Invoicetrack führt laut Hübl zu einer Reduktion des papierbasierenden Rechnungseingangs um 40 bis 50 Prozent im ersten Jahr nach Einführung. Für die restliche Verarbeitung gibt es ein integriertes Scan-Tool zur einfachen Digitalisierung, inklusive automatischer Datenerfassung.
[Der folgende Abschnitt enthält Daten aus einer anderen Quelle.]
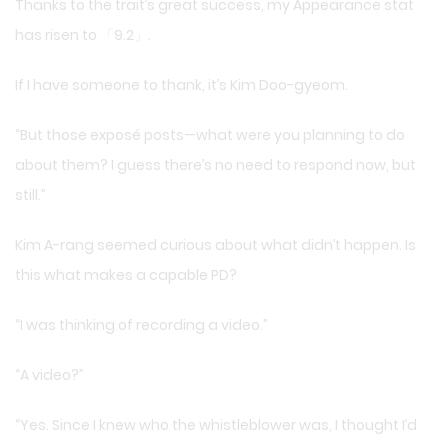
Thanks to the trait’s great success, my Appearance stat
has risen to 「9.2」.
If I have someone to thank, it’s Kim Doo-gyeom.
“But those exposé posts—what were you planning to do
about them? I guess there’s no need to respond now, but
still.”
Kim A-rang seemed curious about what didn’t happen. Is
this what makes a capable PD?
“I was thinking of recording a video.”
“A video?”
“Yes. Since I knew who the whistleblower was, I thought I’d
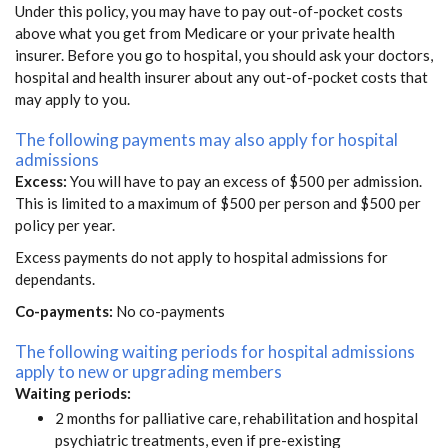
Under this policy, you may have to pay out-of-pocket costs
above what you get from Medicare or your private health
insurer. Before you go to hospital, you should ask your doctors,
hospital and health insurer about any out-of-pocket costs that
may apply to you.
The following payments may also apply for hospital
admissions
Excess:
You will have to pay an excess of $500 per admission.
This is limited to a maximum of $500 per person and $500 per
policy per year.
Excess payments do not apply to hospital admissions for
dependants.
Co-payments:
No co-payments
The following waiting periods for hospital admissions
apply to new or upgrading members
Waiting periods:
2 months for palliative care, rehabilitation and hospital
psychiatric treatments, even if pre-existing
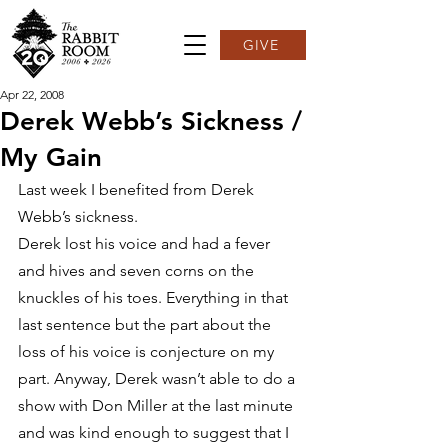
GIVE
Apr 22, 2008
Derek Webb’s Sickness /
My Gain
Last week I benefited from Derek 
Webb’s sickness.
Derek lost his voice and had a fever 
and hives and seven corns on the 
knuckles of his toes. Everything in that 
last sentence but the part about the 
loss of his voice is conjecture on my 
part. Anyway, Derek wasn’t able to do a 
show with Don Miller at the last minute 
and was kind enough to suggest that I 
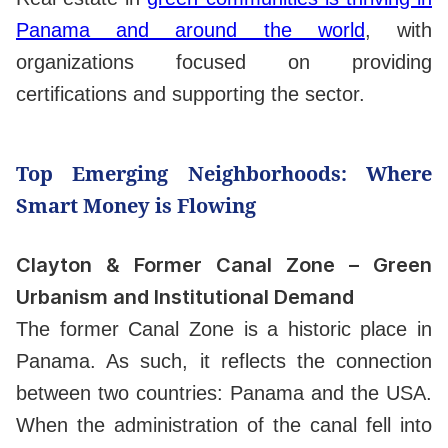
Panama and around the world
, with
organizations focused on providing
certifications and supporting the sector.
Top Emerging Neighborhoods: Where
Smart Money is Flowing
Clayton & Former Canal Zone – Green
Urbanism and Institutional Demand
The former Canal Zone is a historic place in
Panama. As such, it reflects the connection
between two countries: Panama and the USA.
When the administration of the canal fell into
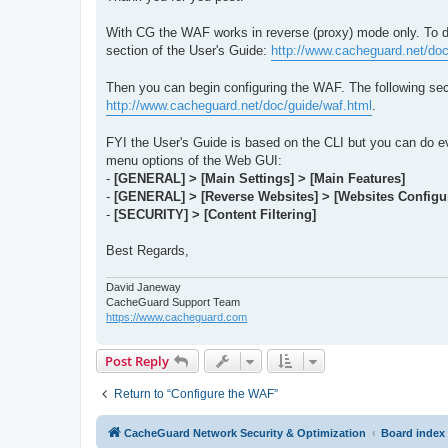
With CG the WAF works in reverse (proxy) mode only. To de
section of the User's Guide:
http://www.cacheguard.net/do
Then you can begin configuring the WAF. The following sec
http://www.cacheguard.net/doc/guide/waf.html
.
FYI the User's Guide is based on the CLI but you can do e
menu options of the Web GUI:
-
[GENERAL] > [Main Settings] > [Main Features]
-
[GENERAL] > [Reverse Websites] > [Websites Configur
-
[SECURITY] > [Content Filtering]
Best Regards,
David Janeway
CacheGuard Support Team
https://www.cacheguard.com
Post Reply
Return to “Configure the WAF”
CacheGuard Network Security & Optimization
Board index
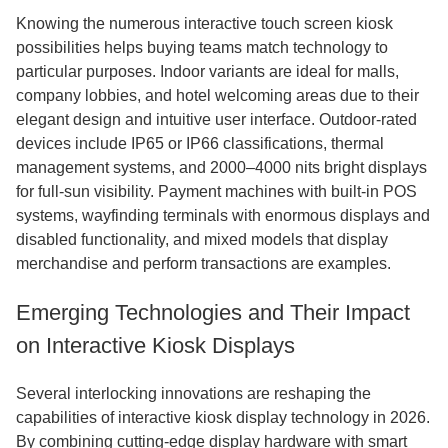
Knowing the numerous interactive touch screen kiosk
possibilities helps buying teams match technology to
particular purposes. Indoor variants are ideal for malls,
company lobbies, and hotel welcoming areas due to their
elegant design and intuitive user interface. Outdoor-rated
devices include IP65 or IP66 classifications, thermal
management systems, and 2000–4000 nits bright displays
for full-sun visibility. Payment machines with built-in POS
systems, wayfinding terminals with enormous displays and
disabled functionality, and mixed models that display
merchandise and perform transactions are examples.
Emerging Technologies and Their Impact
on Interactive Kiosk Displays
Several interlocking innovations are reshaping the
capabilities of interactive kiosk display technology in 2026.
By combining cutting-edge display hardware with smart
Damit werden Papierrechnungen nach dem Scannen automatisch zu kodierten, mit buchungsrelevanten Daten angereicherten PDF-Dokumenten, die genauso automatisiert und digital weiterverarbeitet werden, wie die elektronisch eingegangenen Unterlagen. Invoicetrack ist somit eine Full-Service-Lösung zur Automatisierung des gesamten Rechnungseingangs. Der Service enthält eine benutzerfreundliche, web-basierte Automatisierungsanwendung mit Dokumenten-Eingang, Kontierung, Abgleich mit Bestellungen und Wareneingang, dem Freigabeworkflow sowie einer Buchungsschnittstelle zu diversen ERP-Systemen.

Als Web-Service fallen für Invoicetrack außer den Transaktionskosten je gebuchter Rechnung keine Investitionen für Hardware oder Software an. Darüber hinaus entfallen die Kosten für Wartung und Infrastruktur für Netzwerk, Sicherheit und Backup. Die Implementierung und Integration von Invoicetrack in ein Unternehmen beispielsweise mit einem SAP-Finanzsystem dauert erfahrungsgemäß rund sechs bis acht Wochen.